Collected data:
● ● ● ●
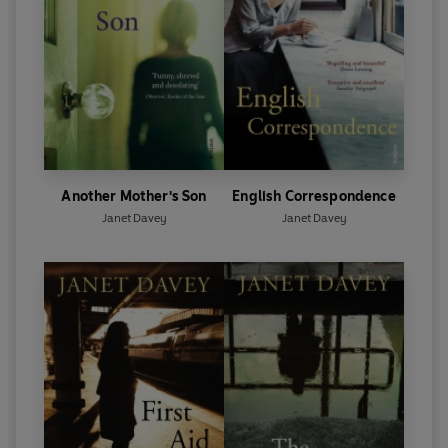
Another Mother's Son
English Correspondence
Janet Davey
Janet Davey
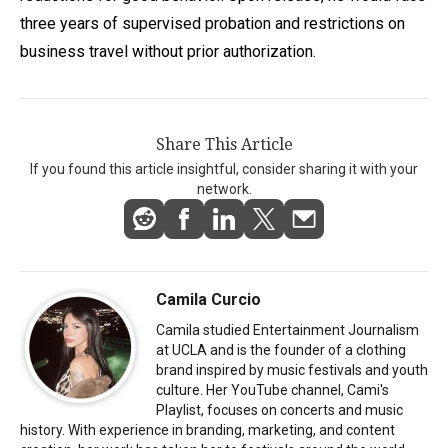
three years of supervised probation and restrictions on
business travel without prior authorization.
Share This Article
If you found this article insightful, consider sharing it with your
network.
Camila Curcio
Camila studied Entertainment Journalism
at UCLA and is the founder of a clothing
brand inspired by music festivals and youth
culture. Her YouTube channel, Cami's
Playlist, focuses on concerts and music
history. With experience in branding, marketing, and content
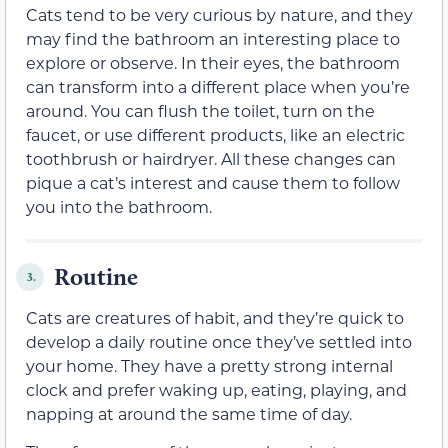
Cats tend to be very curious by nature, and they
may find the bathroom an interesting place to
explore or observe. In their eyes, the bathroom
can transform into a different place when you’re
around. You can flush the toilet, turn on the
faucet, or use different products, like an electric
toothbrush or hairdryer. All these changes can
pique a cat’s interest and cause them to follow
you into the bathroom.
Routine
3.
Cats are creatures of habit, and they’re quick to
develop a daily routine once they’ve settled into
your home. They have a pretty strong internal
clock and prefer waking up, eating, playing, and
napping at around the same time of day.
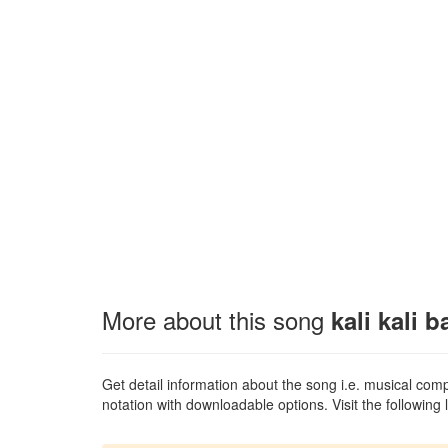
More about this song
kali kali b
Get detail information about the song i.e. musical compo
notation with downloadable options. Visit the following l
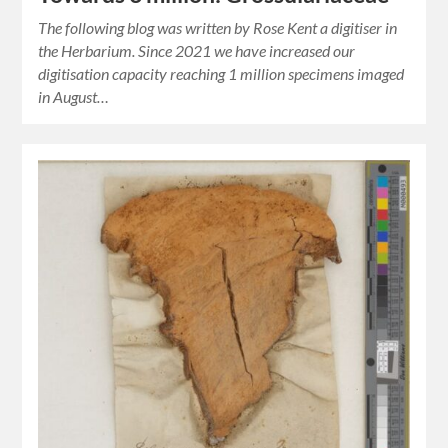
The following blog was written by Rose Kent a digitiser in
the Herbarium. Since 2021 we have increased our
digitisation capacity reaching 1 million specimens imaged
in August…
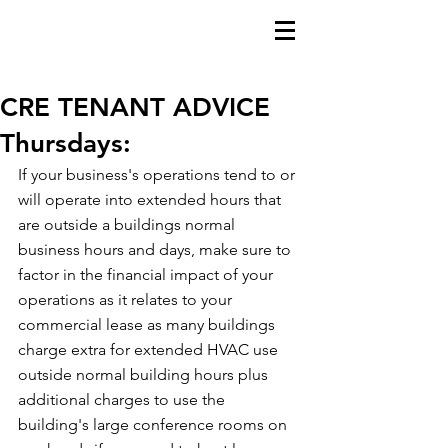
CRE TENANT ADVICE
Thursdays:
If your business's operations tend to or 
will operate into extended hours that 
are outside a buildings normal 
business hours and days, make sure to 
factor in the financial impact of your 
operations as it relates to your 
commercial lease as many buildings 
charge extra for extended HVAC use 
outside normal building hours plus 
additional charges to use the 
building's large conference rooms on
● ● ● ●
▶ Assignment: In the answer, include exactly the lines from the line containing "If your business's operations tend to or" through the end of the data, and nothing else.

▶ Solved exercise:
If your business's operations tend to or 
will operate into extended hours that 
are outside a buildings normal 
business hours and days, make sure to 
factor in the financial impact of your 
operations as it relates to your 
commercial lease as many buildings 
charge extra for extended HVAC use 
outside normal building hours plus 
additional charges to use the 
building's large conference rooms on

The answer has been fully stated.